▶ **Exercise objective**:
Each line in the entries below that contains the word "príspevok" counts once. Report how many there are and nothing more.

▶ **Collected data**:
- - -
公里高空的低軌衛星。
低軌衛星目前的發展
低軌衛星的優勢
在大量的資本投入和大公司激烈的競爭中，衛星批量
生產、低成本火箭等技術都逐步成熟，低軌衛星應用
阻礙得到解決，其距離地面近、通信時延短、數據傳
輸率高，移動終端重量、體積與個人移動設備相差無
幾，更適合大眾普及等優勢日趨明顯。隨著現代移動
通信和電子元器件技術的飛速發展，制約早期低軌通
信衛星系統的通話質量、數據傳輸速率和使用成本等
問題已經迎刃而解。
- - -
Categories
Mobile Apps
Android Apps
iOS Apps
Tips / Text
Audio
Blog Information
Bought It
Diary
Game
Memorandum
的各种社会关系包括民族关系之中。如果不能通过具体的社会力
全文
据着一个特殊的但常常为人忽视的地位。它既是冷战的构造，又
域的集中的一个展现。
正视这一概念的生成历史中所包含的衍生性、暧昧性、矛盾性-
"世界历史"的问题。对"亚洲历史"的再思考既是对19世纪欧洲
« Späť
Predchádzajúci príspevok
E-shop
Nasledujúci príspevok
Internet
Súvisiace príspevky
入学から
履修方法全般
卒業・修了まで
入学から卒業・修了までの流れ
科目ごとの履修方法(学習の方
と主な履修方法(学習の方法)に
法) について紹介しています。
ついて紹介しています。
- - -
▶ **Written solution**:
2